We start by finding the greatest common factor of $12$ and $26\mathbin{:}$

• Factors of $12\mathbin{:}\quad 1,{\color{blue}{2}}, 3, 4, 6, 12$

• Factors of $26\mathbin{:}\quad 1,{\color{blue}{2}}, 13, 26$

So, the greatest common factor of $12$ and $26$ is ${\color{blue}{2}}.$

Dividing both the numerator and denominator by ${\color{blue}{2}}$ gives the following:

\[ \dfrac{12}{26}=\dfrac{12\div {\color{blue}{2}}}{26 \div {\color{blue}{2}}}=\dfrac{6}{13} \]

Therefore, $\dfrac{12}{26}$ expressed in lowest terms is $\dfrac{6}{13}.$

We start by finding the greatest common factor of $18$ and $12{:}$

• Factors of $18{:}\quad 1, 2, 3, {\color{blue}{6}}, 9, 18$

• Factors of $12{:}\quad 1, 2, 3, 4, {\color{blue}{6}}, 12$

So, the greatest common factor of $18$ and $12$ is ${\color{blue}{6}}.$

Dividing both the numerator and denominator by ${\color{blue}{6}}$ gives the following: \[ \dfrac{18}{12} = \dfrac{18 \div {\color{blue}{6}}}{12 \div {\color{blue}{6}}} = \dfrac{3}{2} \]

Therefore, $\dfrac{18}{12}$ expressed in lowest terms is $\dfrac{3}{2}.$

A fraction is written in lowest terms if the greatest common factor of the numerator and denominator equals $1.$

With that in mind, let's examine our fractions.

• The fraction $\dfrac{4}{9}$ is written in lowest terms since the greatest common factor of $4$ and $9$ is $1.$

• The fraction $\dfrac{3}{9}$ in not written in lowest terms. Notice that the greatest common factor of $3$ and $9$ is $3.$ So, we can divide both the numerator and denominator by $3.$ \[ \dfrac{3}{9} = \dfrac{3\div 3}{9\div 3} = \dfrac13 \]

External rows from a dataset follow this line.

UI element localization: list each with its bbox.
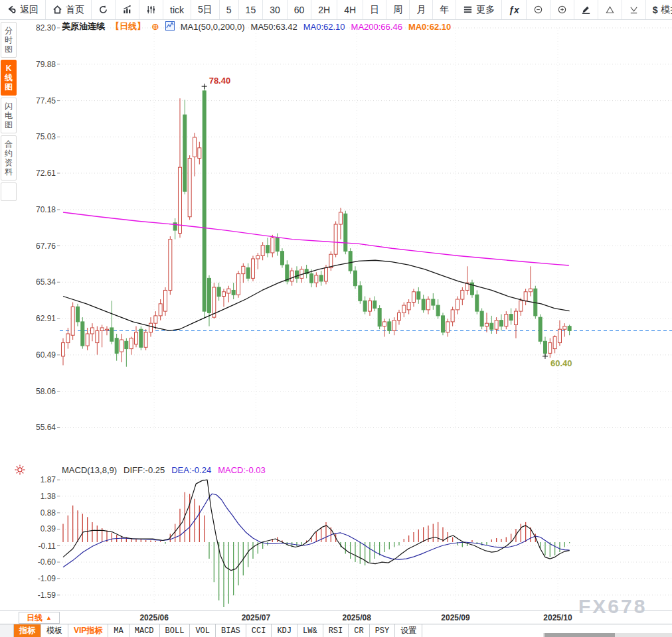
toolbar-15m-button[interactable]: 15 (239, 0, 264, 19)
tab-templates[interactable]: 模板 (41, 624, 68, 637)
tab-cci[interactable]: CCI (246, 624, 272, 637)
tab-rsi[interactable]: RSI (323, 624, 349, 637)
toolbar-chart-type-candle-button[interactable] (139, 0, 163, 19)
tab-indicators[interactable]: 指标 (14, 624, 41, 637)
low-price-annotation: 60.40 (550, 358, 572, 368)
toolbar-60m-button[interactable]: 60 (288, 0, 312, 19)
tabbar-corner-handle[interactable] (0, 624, 14, 637)
x-axis-month-label: 2025/09 (441, 613, 469, 622)
sidebar-item-contract-info[interactable]: 合约资料 (1, 135, 17, 180)
back-arrow-icon (7, 5, 17, 15)
zoom-in-icon (557, 5, 567, 15)
macd-axis-label: -1.59 (38, 591, 56, 600)
fx-icon: ƒx (509, 5, 519, 15)
tab-lwr[interactable]: LW& (297, 624, 323, 637)
horizontal-scrollbar[interactable] (543, 633, 672, 637)
toolbar-30m-button[interactable]: 30 (263, 0, 288, 19)
tab-settings[interactable]: 设置 (395, 624, 422, 637)
high-price-annotation: 78.40 (209, 76, 231, 86)
macd-diff-value: DIFF:-0.25 (124, 465, 165, 475)
price-axis-label: 82.30 (36, 23, 56, 33)
triangle-up-icon (605, 5, 615, 15)
period-selector-label: 日线 (27, 612, 42, 624)
app-root: 返回首页tick5日51530602H4H日周月年更多ƒx$模拟 分时图K线图闪… (0, 0, 672, 637)
toolbar-simulate-button[interactable]: $模拟 (646, 0, 672, 19)
sidebar-item-kline-chart[interactable]: K线图 (1, 60, 17, 96)
dollar-icon: $ (653, 5, 658, 15)
sidebar-item-empty[interactable] (1, 182, 17, 201)
toolbar-more-button[interactable]: 更多 (456, 0, 502, 19)
add-indicator-icon[interactable]: ⊕ (151, 21, 159, 32)
sliders-icon (146, 5, 156, 15)
toolbar-back-button[interactable]: 返回 (0, 0, 46, 19)
toolbar-back-label: 返回 (20, 4, 39, 16)
price-axis-label: 62.91 (36, 314, 56, 323)
symbol-name: 美原油连续 (62, 21, 105, 33)
period-tag: 【日线】 (111, 21, 145, 33)
toolbar-day-button[interactable]: 日 (363, 0, 386, 19)
tab-macd[interactable]: MACD (129, 624, 160, 637)
toolbar-month-button[interactable]: 月 (410, 0, 433, 19)
tab-kdj[interactable]: KDJ (272, 624, 297, 637)
tab-ma[interactable]: MA (108, 624, 129, 637)
tab-vol[interactable]: VOL (190, 624, 216, 637)
menu-icon (463, 5, 473, 15)
toolbar-more-label: 更多 (476, 4, 495, 16)
toolbar-zoom-in-button[interactable] (550, 0, 574, 19)
tab-bias[interactable]: BIAS (216, 624, 246, 637)
chart-header: 美原油连续 【日线】 ⊕ MA1(50,0,200,0) MA50:63.42 … (62, 21, 451, 33)
toolbar-5d-label: 5日 (198, 4, 212, 16)
toolbar-4h-label: 4H (344, 5, 356, 15)
toolbar-5m-button[interactable]: 5 (220, 0, 239, 19)
toolbar-4h-button[interactable]: 4H (337, 0, 363, 19)
ma0-orange-value: MA0:62.10 (408, 22, 451, 32)
tab-psy[interactable]: PSY (370, 624, 396, 637)
toolbar-15m-label: 15 (246, 5, 256, 15)
left-sidebar: 分时图K线图闪电图合约资料 (1, 22, 17, 203)
toolbar-fx-button[interactable]: ƒx (502, 0, 527, 19)
bar-chart-icon (122, 5, 132, 15)
x-axis-month-label: 2025/07 (242, 613, 270, 622)
price-axis-label: 58.06 (36, 387, 56, 396)
macd-dea-value: DEA:-0.24 (171, 465, 211, 475)
toolbar-zoom-out-button[interactable] (527, 0, 550, 19)
sidebar-item-time-chart[interactable]: 分时图 (1, 22, 17, 58)
toolbar-refresh-button[interactable] (92, 0, 116, 19)
top-toolbar: 返回首页tick5日51530602H4H日周月年更多ƒx$模拟 (0, 0, 672, 20)
toolbar-draw-button[interactable] (574, 0, 598, 19)
toolbar-home-label: 首页 (66, 4, 84, 16)
toolbar-5d-button[interactable]: 5日 (191, 0, 220, 19)
price-macd-chart[interactable]: 82.3079.8877.4575.0372.6170.1867.7665.34… (0, 20, 672, 610)
x-axis-month-label: 2025/10 (543, 613, 572, 622)
toolbar-tick-button[interactable]: tick (163, 0, 191, 19)
toolbar-week-button[interactable]: 周 (386, 0, 410, 19)
macd-axis-label: -1.09 (38, 574, 56, 583)
price-axis-label: 72.61 (36, 169, 56, 178)
tab-vip-indicators[interactable]: VIP指标 (68, 624, 108, 637)
toolbar-2h-label: 2H (318, 5, 330, 15)
toolbar-year-button[interactable]: 年 (433, 0, 456, 19)
refresh-icon (98, 5, 108, 15)
home-icon (52, 5, 62, 15)
toolbar-60m-label: 60 (294, 5, 305, 15)
toolbar-collapse-button[interactable] (622, 0, 646, 19)
sidebar-item-flash-chart[interactable]: 闪电图 (1, 98, 17, 133)
ma-settings-label: MA1(50,0,200,0) (181, 22, 245, 32)
mini-chart-icon (165, 21, 175, 33)
toolbar-2h-button[interactable]: 2H (311, 0, 337, 19)
toolbar-home-button[interactable]: 首页 (46, 0, 92, 19)
price-axis-label: 75.03 (36, 132, 56, 141)
price-axis-label: 60.49 (36, 350, 56, 360)
toolbar-chart-type-trend-button[interactable] (116, 0, 139, 19)
indicator-sun-icon[interactable] (14, 464, 26, 476)
ma0-blue-value: MA0:62.10 (303, 22, 345, 32)
macd-axis-label: -0.60 (38, 557, 56, 567)
toolbar-tick-label: tick (170, 5, 184, 15)
scrollbar-thumb[interactable] (545, 633, 615, 637)
toolbar-triangle-up-button[interactable] (598, 0, 622, 19)
macd-axis-label: 0.88 (41, 508, 56, 518)
price-axis-label: 70.18 (36, 205, 56, 214)
tab-cr[interactable]: CR (349, 624, 369, 637)
period-selector[interactable]: 日线 ▲ (19, 612, 60, 624)
tab-boll[interactable]: BOLL (160, 624, 191, 637)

• The fraction $\dfrac{15}{4}$ is written in lowest terms since the greatest common factor of $15$ and $4$ is $1.$

Therefore, the correct answer is "I and III only."

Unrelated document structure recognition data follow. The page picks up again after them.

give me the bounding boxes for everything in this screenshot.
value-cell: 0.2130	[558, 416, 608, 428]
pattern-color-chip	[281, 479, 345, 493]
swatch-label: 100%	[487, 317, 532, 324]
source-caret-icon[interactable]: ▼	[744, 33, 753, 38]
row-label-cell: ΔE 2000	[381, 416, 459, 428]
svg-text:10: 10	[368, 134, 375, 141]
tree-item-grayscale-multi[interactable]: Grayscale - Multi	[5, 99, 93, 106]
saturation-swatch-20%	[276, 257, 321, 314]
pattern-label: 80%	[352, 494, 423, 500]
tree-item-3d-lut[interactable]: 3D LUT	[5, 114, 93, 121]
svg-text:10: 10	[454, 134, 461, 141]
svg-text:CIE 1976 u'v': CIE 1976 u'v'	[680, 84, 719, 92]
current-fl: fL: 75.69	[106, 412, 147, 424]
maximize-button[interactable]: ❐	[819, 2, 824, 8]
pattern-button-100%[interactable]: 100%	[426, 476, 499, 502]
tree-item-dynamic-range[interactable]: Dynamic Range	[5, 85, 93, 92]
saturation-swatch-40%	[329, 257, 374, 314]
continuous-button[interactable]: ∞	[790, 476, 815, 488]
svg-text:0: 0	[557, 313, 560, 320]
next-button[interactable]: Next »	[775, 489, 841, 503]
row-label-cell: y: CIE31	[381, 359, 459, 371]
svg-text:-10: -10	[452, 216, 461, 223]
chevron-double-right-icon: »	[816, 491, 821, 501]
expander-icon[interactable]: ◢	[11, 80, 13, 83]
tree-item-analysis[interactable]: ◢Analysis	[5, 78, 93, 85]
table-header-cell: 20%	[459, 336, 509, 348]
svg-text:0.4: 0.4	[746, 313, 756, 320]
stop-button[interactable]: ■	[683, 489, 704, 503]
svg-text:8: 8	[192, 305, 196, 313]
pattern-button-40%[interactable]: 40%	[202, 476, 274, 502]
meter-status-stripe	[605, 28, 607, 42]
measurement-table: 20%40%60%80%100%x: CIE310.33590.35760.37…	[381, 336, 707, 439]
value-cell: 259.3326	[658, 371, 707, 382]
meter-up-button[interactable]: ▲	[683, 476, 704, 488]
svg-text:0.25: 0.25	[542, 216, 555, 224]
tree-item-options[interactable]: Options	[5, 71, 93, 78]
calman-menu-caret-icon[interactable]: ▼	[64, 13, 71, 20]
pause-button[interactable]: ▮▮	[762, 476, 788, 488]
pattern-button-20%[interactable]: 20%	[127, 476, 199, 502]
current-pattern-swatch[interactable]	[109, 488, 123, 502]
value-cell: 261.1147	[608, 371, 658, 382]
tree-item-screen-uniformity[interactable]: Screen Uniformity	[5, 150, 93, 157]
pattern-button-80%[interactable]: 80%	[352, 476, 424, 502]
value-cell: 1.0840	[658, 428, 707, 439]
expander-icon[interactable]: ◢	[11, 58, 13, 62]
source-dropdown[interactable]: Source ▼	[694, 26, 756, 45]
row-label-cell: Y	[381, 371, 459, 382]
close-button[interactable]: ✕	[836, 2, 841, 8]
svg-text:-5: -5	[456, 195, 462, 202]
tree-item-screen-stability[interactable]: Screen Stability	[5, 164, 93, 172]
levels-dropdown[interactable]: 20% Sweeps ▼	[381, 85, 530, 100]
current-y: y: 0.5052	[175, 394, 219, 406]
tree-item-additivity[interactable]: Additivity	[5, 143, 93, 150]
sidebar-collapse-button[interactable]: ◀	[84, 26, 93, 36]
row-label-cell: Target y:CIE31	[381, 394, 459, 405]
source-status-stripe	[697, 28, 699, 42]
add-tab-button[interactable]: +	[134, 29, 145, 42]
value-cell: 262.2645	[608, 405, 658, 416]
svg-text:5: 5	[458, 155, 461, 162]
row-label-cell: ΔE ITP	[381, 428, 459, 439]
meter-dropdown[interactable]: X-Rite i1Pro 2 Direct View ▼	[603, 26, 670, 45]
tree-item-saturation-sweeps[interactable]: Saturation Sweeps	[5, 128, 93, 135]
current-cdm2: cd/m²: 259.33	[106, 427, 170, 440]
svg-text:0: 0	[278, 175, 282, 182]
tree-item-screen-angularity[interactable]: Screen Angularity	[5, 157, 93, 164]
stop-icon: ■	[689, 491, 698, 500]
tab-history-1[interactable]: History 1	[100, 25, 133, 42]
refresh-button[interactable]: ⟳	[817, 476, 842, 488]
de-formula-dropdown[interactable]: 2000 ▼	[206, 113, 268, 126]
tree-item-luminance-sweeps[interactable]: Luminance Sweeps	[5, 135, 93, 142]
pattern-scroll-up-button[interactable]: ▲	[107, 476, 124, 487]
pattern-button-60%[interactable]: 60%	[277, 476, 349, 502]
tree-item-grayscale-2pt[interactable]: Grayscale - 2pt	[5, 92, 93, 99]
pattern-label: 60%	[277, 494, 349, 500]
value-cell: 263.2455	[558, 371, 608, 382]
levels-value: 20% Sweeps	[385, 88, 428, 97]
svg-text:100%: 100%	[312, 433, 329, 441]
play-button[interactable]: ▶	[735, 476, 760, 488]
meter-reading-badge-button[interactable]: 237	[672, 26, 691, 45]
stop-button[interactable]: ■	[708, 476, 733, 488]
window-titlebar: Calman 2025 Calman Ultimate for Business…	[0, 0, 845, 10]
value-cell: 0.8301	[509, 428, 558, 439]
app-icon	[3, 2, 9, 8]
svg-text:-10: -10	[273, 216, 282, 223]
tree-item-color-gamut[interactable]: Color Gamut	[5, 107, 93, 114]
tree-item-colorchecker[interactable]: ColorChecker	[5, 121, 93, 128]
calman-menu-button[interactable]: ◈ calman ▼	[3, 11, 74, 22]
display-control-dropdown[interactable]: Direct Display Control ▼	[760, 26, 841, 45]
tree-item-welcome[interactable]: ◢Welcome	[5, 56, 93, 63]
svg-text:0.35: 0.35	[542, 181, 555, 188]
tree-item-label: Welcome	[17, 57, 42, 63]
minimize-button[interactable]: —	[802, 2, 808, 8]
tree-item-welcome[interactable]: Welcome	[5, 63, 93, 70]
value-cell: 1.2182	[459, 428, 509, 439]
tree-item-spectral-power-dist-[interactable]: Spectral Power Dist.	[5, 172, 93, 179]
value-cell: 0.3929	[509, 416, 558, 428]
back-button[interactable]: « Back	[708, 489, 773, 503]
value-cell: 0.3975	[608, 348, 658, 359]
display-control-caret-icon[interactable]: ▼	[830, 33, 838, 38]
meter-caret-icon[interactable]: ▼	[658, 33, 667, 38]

A fraction is written in lowest terms if the greatest common factor of the numerator and denominator equals $1.$

With that in mind, let's examine our fractions.

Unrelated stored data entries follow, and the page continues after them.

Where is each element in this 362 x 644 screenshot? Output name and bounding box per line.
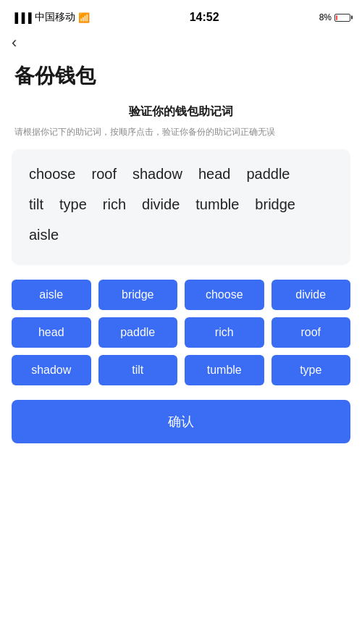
display-word: roof bbox=[92, 164, 117, 184]
section-desc: 请根据你记下的助记词，按顺序点击，验证你备份的助记词正确无误 bbox=[0, 125, 362, 139]
display-word: aisle bbox=[29, 225, 59, 245]
display-word: tumble bbox=[195, 194, 239, 214]
wifi-icon: 📶 bbox=[78, 12, 90, 23]
word-select-button[interactable]: tumble bbox=[185, 355, 264, 385]
battery-level: 8% bbox=[319, 12, 332, 22]
battery-icon bbox=[334, 14, 350, 22]
confirm-button[interactable]: 确认 bbox=[12, 400, 350, 443]
status-right: 8% bbox=[319, 12, 350, 22]
word-select-button[interactable]: divide bbox=[272, 280, 351, 310]
display-word: bridge bbox=[255, 194, 295, 214]
word-select-button[interactable]: aisle bbox=[12, 280, 91, 310]
carrier-text: 中国移动 bbox=[35, 11, 75, 24]
word-select-button[interactable]: tilt bbox=[98, 355, 178, 385]
display-word: type bbox=[59, 194, 87, 214]
status-bar: ▐▐▐ 中国移动 📶 14:52 8% bbox=[0, 0, 362, 32]
display-word: divide bbox=[142, 194, 180, 214]
word-select-button[interactable]: rich bbox=[185, 317, 264, 348]
word-select-button[interactable]: paddle bbox=[98, 317, 178, 348]
display-word: tilt bbox=[29, 194, 43, 214]
word-select-button[interactable]: choose bbox=[185, 280, 264, 310]
back-button[interactable]: ‹ bbox=[12, 35, 17, 51]
word-select-button[interactable]: shadow bbox=[12, 355, 91, 385]
word-display-box: chooseroofshadowheadpaddletilttyperichdi… bbox=[12, 149, 350, 265]
nav-bar: ‹ bbox=[0, 32, 362, 57]
display-word: choose bbox=[29, 164, 76, 184]
status-time: 14:52 bbox=[190, 11, 219, 24]
page-title: 备份钱包 bbox=[0, 57, 362, 104]
word-select-button[interactable]: roof bbox=[272, 317, 351, 348]
word-select-button[interactable]: head bbox=[12, 317, 91, 348]
display-word: paddle bbox=[246, 164, 290, 184]
word-grid: aislebridgechoosedivideheadpaddlerichroo… bbox=[0, 280, 362, 385]
display-word: rich bbox=[103, 194, 126, 214]
word-select-button[interactable]: bridge bbox=[98, 280, 178, 310]
battery-fill bbox=[336, 15, 337, 20]
word-select-button[interactable]: type bbox=[272, 355, 351, 385]
signal-icon: ▐▐▐ bbox=[12, 12, 32, 23]
display-word: head bbox=[198, 164, 231, 184]
section-title: 验证你的钱包助记词 bbox=[0, 104, 362, 120]
display-word: shadow bbox=[132, 164, 182, 184]
status-left: ▐▐▐ 中国移动 📶 bbox=[12, 11, 90, 24]
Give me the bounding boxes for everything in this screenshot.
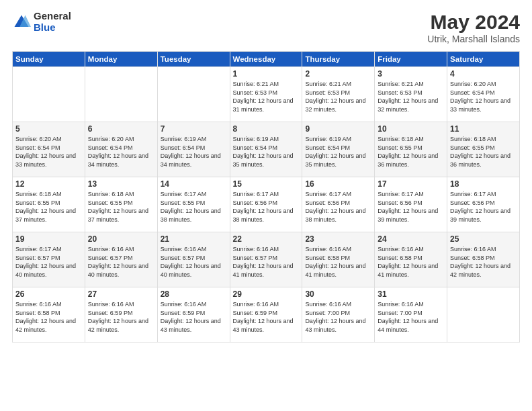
calendar-cell: 27Sunrise: 6:16 AM Sunset: 6:59 PM Dayli… <box>85 287 157 342</box>
day-number: 27 <box>88 289 154 299</box>
calendar-cell: 5Sunrise: 6:20 AM Sunset: 6:54 PM Daylig… <box>13 122 85 177</box>
calendar-cell: 19Sunrise: 6:17 AM Sunset: 6:57 PM Dayli… <box>13 232 85 287</box>
calendar-week-row: 26Sunrise: 6:16 AM Sunset: 6:58 PM Dayli… <box>13 287 520 342</box>
calendar-cell: 24Sunrise: 6:16 AM Sunset: 6:58 PM Dayli… <box>375 232 447 287</box>
logo-text: General Blue <box>34 11 71 33</box>
logo-blue: Blue <box>34 22 71 34</box>
day-info: Sunrise: 6:17 AM Sunset: 6:57 PM Dayligh… <box>15 245 82 279</box>
day-number: 24 <box>378 234 444 244</box>
day-number: 22 <box>233 234 300 244</box>
calendar-cell: 25Sunrise: 6:16 AM Sunset: 6:58 PM Dayli… <box>447 232 520 287</box>
calendar-cell <box>447 287 520 342</box>
day-number: 18 <box>450 179 517 189</box>
day-info: Sunrise: 6:19 AM Sunset: 6:54 PM Dayligh… <box>161 135 227 169</box>
day-number: 13 <box>88 179 154 189</box>
logo: General Blue <box>12 11 71 33</box>
calendar-cell: 14Sunrise: 6:17 AM Sunset: 6:55 PM Dayli… <box>157 177 230 232</box>
calendar-cell: 12Sunrise: 6:18 AM Sunset: 6:55 PM Dayli… <box>13 177 85 232</box>
calendar-weekday-thursday: Thursday <box>302 52 375 67</box>
calendar-cell: 26Sunrise: 6:16 AM Sunset: 6:58 PM Dayli… <box>13 287 85 342</box>
day-info: Sunrise: 6:21 AM Sunset: 6:53 PM Dayligh… <box>378 80 444 113</box>
day-number: 25 <box>450 234 517 244</box>
calendar-weekday-monday: Monday <box>85 52 157 67</box>
calendar-cell: 11Sunrise: 6:18 AM Sunset: 6:55 PM Dayli… <box>447 122 520 177</box>
calendar-cell: 30Sunrise: 6:16 AM Sunset: 7:00 PM Dayli… <box>302 287 375 342</box>
calendar-cell: 10Sunrise: 6:18 AM Sunset: 6:55 PM Dayli… <box>375 122 447 177</box>
day-info: Sunrise: 6:20 AM Sunset: 6:54 PM Dayligh… <box>15 135 82 169</box>
calendar-cell: 2Sunrise: 6:21 AM Sunset: 6:53 PM Daylig… <box>302 67 375 122</box>
page: General Blue May 2024 Utrik, Marshall Is… <box>0 0 532 411</box>
calendar-weekday-wednesday: Wednesday <box>230 52 302 67</box>
calendar-week-row: 12Sunrise: 6:18 AM Sunset: 6:55 PM Dayli… <box>13 177 520 232</box>
day-number: 1 <box>233 69 300 79</box>
day-info: Sunrise: 6:16 AM Sunset: 6:59 PM Dayligh… <box>233 300 300 334</box>
day-info: Sunrise: 6:17 AM Sunset: 6:55 PM Dayligh… <box>161 190 227 224</box>
calendar-cell: 1Sunrise: 6:21 AM Sunset: 6:53 PM Daylig… <box>230 67 302 122</box>
day-number: 19 <box>15 234 82 244</box>
day-number: 6 <box>88 124 154 134</box>
day-info: Sunrise: 6:16 AM Sunset: 7:00 PM Dayligh… <box>378 300 444 334</box>
day-info: Sunrise: 6:16 AM Sunset: 6:58 PM Dayligh… <box>378 245 444 279</box>
day-info: Sunrise: 6:16 AM Sunset: 6:57 PM Dayligh… <box>88 245 154 279</box>
day-number: 7 <box>161 124 227 134</box>
day-info: Sunrise: 6:16 AM Sunset: 6:57 PM Dayligh… <box>161 245 227 279</box>
location: Utrik, Marshall Islands <box>427 34 520 44</box>
day-number: 10 <box>378 124 444 134</box>
day-info: Sunrise: 6:18 AM Sunset: 6:55 PM Dayligh… <box>378 135 444 169</box>
day-info: Sunrise: 6:19 AM Sunset: 6:54 PM Dayligh… <box>233 135 300 169</box>
calendar-cell: 15Sunrise: 6:17 AM Sunset: 6:56 PM Dayli… <box>230 177 302 232</box>
day-info: Sunrise: 6:17 AM Sunset: 6:56 PM Dayligh… <box>450 190 517 224</box>
day-info: Sunrise: 6:18 AM Sunset: 6:55 PM Dayligh… <box>88 190 154 224</box>
calendar-weekday-friday: Friday <box>375 52 447 67</box>
calendar-cell: 22Sunrise: 6:16 AM Sunset: 6:57 PM Dayli… <box>230 232 302 287</box>
logo-general: General <box>34 11 71 22</box>
calendar-cell: 20Sunrise: 6:16 AM Sunset: 6:57 PM Dayli… <box>85 232 157 287</box>
day-number: 3 <box>378 69 444 79</box>
calendar-cell: 4Sunrise: 6:20 AM Sunset: 6:54 PM Daylig… <box>447 67 520 122</box>
day-info: Sunrise: 6:17 AM Sunset: 6:56 PM Dayligh… <box>233 190 300 224</box>
calendar-cell: 23Sunrise: 6:16 AM Sunset: 6:58 PM Dayli… <box>302 232 375 287</box>
day-number: 11 <box>450 124 517 134</box>
calendar-weekday-saturday: Saturday <box>447 52 520 67</box>
day-number: 29 <box>233 289 300 299</box>
calendar-cell: 28Sunrise: 6:16 AM Sunset: 6:59 PM Dayli… <box>157 287 230 342</box>
header: General Blue May 2024 Utrik, Marshall Is… <box>12 11 520 44</box>
title-block: May 2024 Utrik, Marshall Islands <box>427 11 520 44</box>
day-number: 8 <box>233 124 300 134</box>
day-number: 17 <box>378 179 444 189</box>
day-number: 15 <box>233 179 300 189</box>
day-info: Sunrise: 6:20 AM Sunset: 6:54 PM Dayligh… <box>450 80 517 113</box>
calendar-week-row: 19Sunrise: 6:17 AM Sunset: 6:57 PM Dayli… <box>13 232 520 287</box>
calendar-cell: 3Sunrise: 6:21 AM Sunset: 6:53 PM Daylig… <box>375 67 447 122</box>
calendar-weekday-sunday: Sunday <box>13 52 85 67</box>
calendar-cell: 13Sunrise: 6:18 AM Sunset: 6:55 PM Dayli… <box>85 177 157 232</box>
day-number: 20 <box>88 234 154 244</box>
day-number: 23 <box>305 234 371 244</box>
logo-icon <box>12 13 31 32</box>
calendar-cell: 18Sunrise: 6:17 AM Sunset: 6:56 PM Dayli… <box>447 177 520 232</box>
calendar-cell <box>157 67 230 122</box>
day-info: Sunrise: 6:18 AM Sunset: 6:55 PM Dayligh… <box>15 190 82 224</box>
day-info: Sunrise: 6:16 AM Sunset: 6:58 PM Dayligh… <box>15 300 82 334</box>
calendar-cell: 6Sunrise: 6:20 AM Sunset: 6:54 PM Daylig… <box>85 122 157 177</box>
day-number: 4 <box>450 69 517 79</box>
calendar-table: SundayMondayTuesdayWednesdayThursdayFrid… <box>12 51 520 342</box>
day-info: Sunrise: 6:16 AM Sunset: 6:57 PM Dayligh… <box>233 245 300 279</box>
day-number: 21 <box>161 234 227 244</box>
calendar-week-row: 1Sunrise: 6:21 AM Sunset: 6:53 PM Daylig… <box>13 67 520 122</box>
day-info: Sunrise: 6:16 AM Sunset: 6:58 PM Dayligh… <box>305 245 371 279</box>
day-number: 16 <box>305 179 371 189</box>
day-info: Sunrise: 6:17 AM Sunset: 6:56 PM Dayligh… <box>305 190 371 224</box>
calendar-cell: 7Sunrise: 6:19 AM Sunset: 6:54 PM Daylig… <box>157 122 230 177</box>
day-info: Sunrise: 6:20 AM Sunset: 6:54 PM Dayligh… <box>88 135 154 169</box>
calendar-week-row: 5Sunrise: 6:20 AM Sunset: 6:54 PM Daylig… <box>13 122 520 177</box>
day-info: Sunrise: 6:19 AM Sunset: 6:54 PM Dayligh… <box>305 135 371 169</box>
day-number: 30 <box>305 289 371 299</box>
day-info: Sunrise: 6:16 AM Sunset: 6:58 PM Dayligh… <box>450 245 517 279</box>
month-year: May 2024 <box>427 11 520 34</box>
day-number: 28 <box>161 289 227 299</box>
day-info: Sunrise: 6:16 AM Sunset: 7:00 PM Dayligh… <box>305 300 371 334</box>
calendar-cell: 16Sunrise: 6:17 AM Sunset: 6:56 PM Dayli… <box>302 177 375 232</box>
calendar-header-row: SundayMondayTuesdayWednesdayThursdayFrid… <box>13 52 520 67</box>
day-number: 5 <box>15 124 82 134</box>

• The fraction $\dfrac{44}{12}$ in not written in lowest terms. Notice that the greatest common factor of $44$ and $12$ is $4.$ So, we can divide both the numerator and denominator by $4.$ \[ \dfrac{44}{12} = \dfrac{44\div 4}{12\div 4} = \dfrac{11}{3} \]

• The fraction $\dfrac{17}{13}$ is written in lowest terms since the greatest common factor of $17$ and $13$ is $1.$

• The fraction $\dfrac{27}{36}$ is not written in lowest terms. Notice that the greatest common factor of $27$ and $36$ is $9.$ So, we can divide both the numerator and denominator by $9.$ \[ \dfrac{27\div 9}{36\div 9} = \dfrac{3}{4} \]

Therefore, the correct answer is "II only."